THE DATA:
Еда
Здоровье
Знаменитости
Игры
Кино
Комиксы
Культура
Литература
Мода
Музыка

...

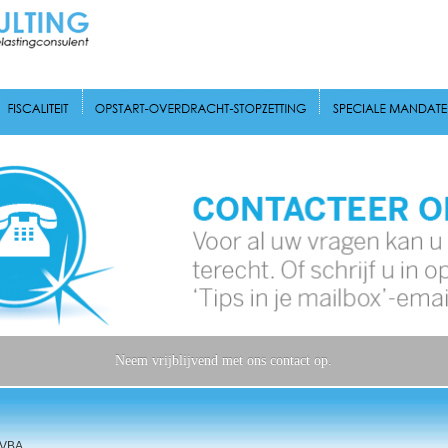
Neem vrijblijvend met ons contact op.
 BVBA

* * *

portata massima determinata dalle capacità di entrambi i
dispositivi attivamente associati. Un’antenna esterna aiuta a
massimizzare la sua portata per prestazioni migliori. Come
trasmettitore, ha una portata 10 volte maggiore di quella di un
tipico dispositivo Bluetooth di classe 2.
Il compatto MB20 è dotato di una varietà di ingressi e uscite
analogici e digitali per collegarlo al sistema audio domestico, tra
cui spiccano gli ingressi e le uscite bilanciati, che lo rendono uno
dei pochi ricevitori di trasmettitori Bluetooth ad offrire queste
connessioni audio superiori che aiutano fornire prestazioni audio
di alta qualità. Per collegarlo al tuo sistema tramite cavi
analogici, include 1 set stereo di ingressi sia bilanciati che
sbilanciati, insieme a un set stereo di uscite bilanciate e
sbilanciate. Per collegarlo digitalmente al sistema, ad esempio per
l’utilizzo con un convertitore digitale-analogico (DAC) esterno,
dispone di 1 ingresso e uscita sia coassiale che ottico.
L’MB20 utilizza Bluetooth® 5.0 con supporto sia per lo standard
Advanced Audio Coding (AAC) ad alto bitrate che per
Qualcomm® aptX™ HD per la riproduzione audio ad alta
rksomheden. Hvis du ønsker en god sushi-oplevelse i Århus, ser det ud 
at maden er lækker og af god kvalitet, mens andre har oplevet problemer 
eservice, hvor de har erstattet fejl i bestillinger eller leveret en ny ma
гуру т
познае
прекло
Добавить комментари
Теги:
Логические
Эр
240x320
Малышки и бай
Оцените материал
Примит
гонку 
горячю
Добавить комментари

TASK BRIEF: Every line of the listing that includes the word "uscite" forms the answer.

OUTPUT OF THE EXERCISE:
Il compatto MB20 è dotato di una varietà di ingressi e uscite
cui spiccano gli ingressi e le uscite bilanciati, che lo rendono uno
sbilanciati, insieme a un set stereo di uscite bilanciate e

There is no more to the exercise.